Work required. Please print the entries below exactly, from the line with "You are a GUI" through the line with "Home [menuitem]", including both of those lines and leaving out all others.

Available data.
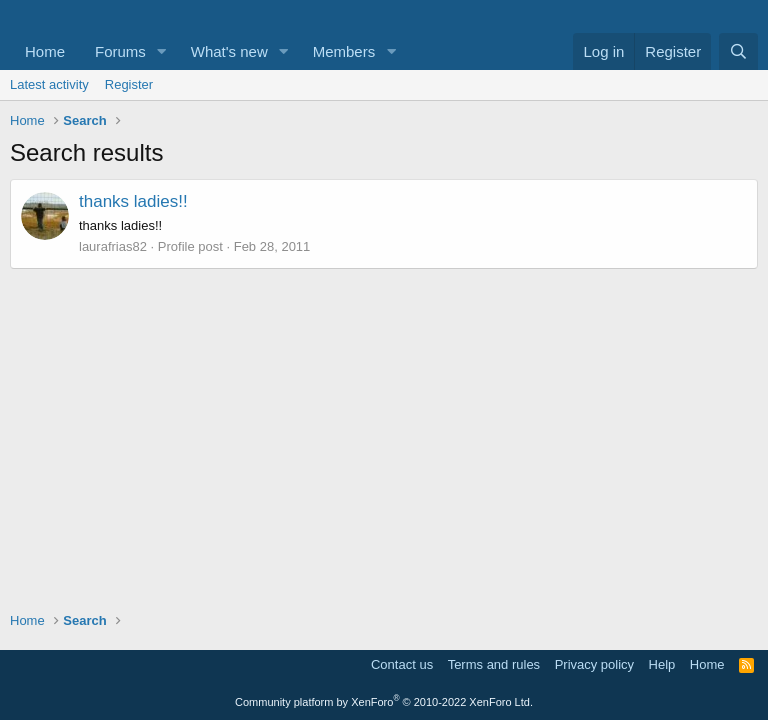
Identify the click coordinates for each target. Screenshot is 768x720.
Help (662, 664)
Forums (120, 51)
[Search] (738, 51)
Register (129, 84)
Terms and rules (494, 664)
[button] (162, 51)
---
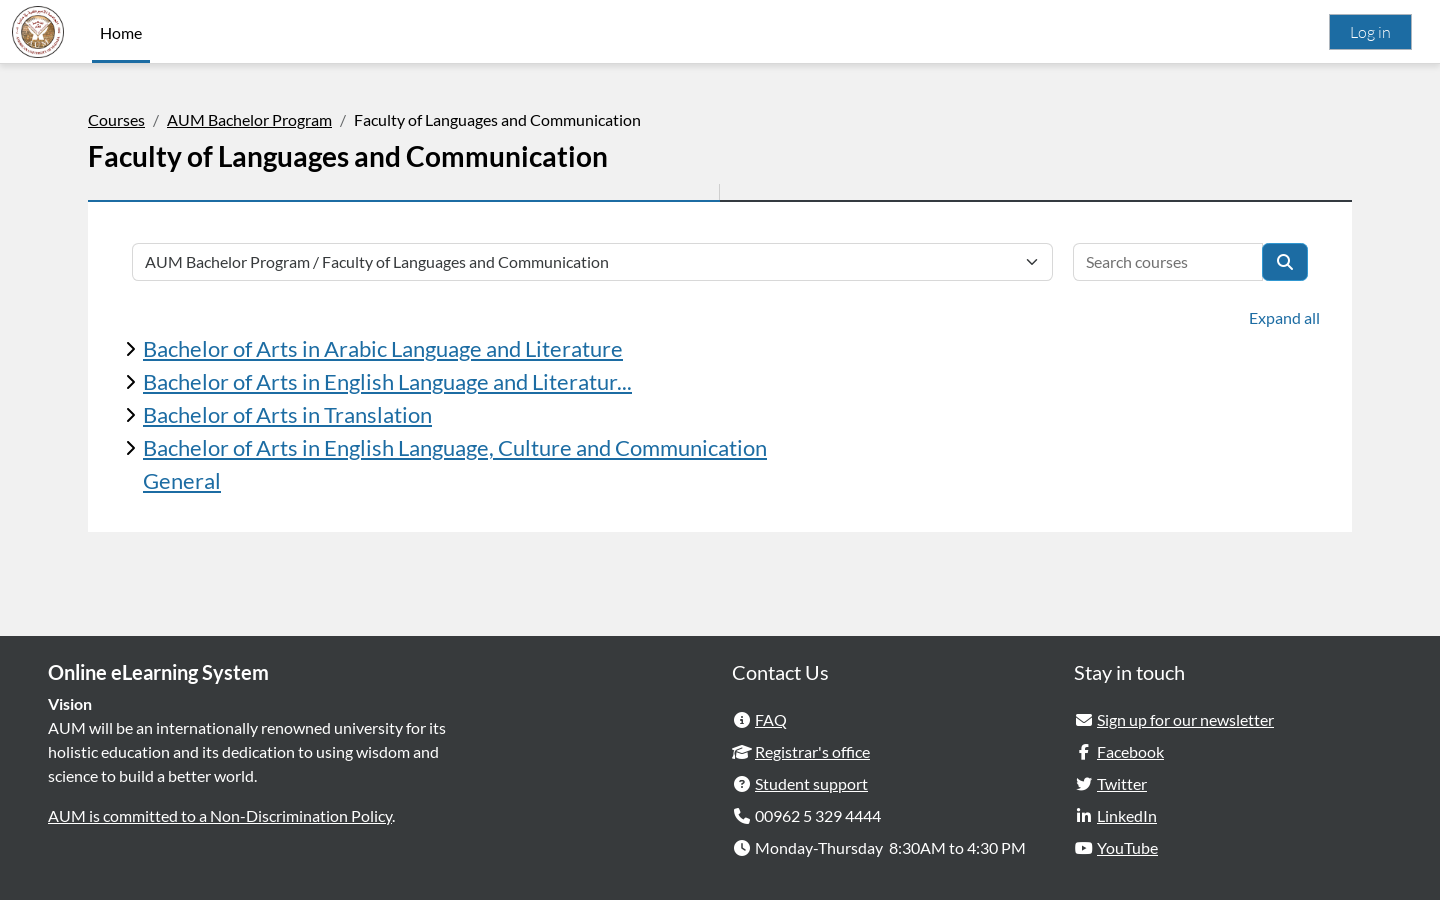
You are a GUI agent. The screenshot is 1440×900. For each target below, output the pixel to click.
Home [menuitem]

Exercise result.
You are a GUI agent. The screenshot is 1440×900. For each target below, output the pixel to click.
Home [menuitem]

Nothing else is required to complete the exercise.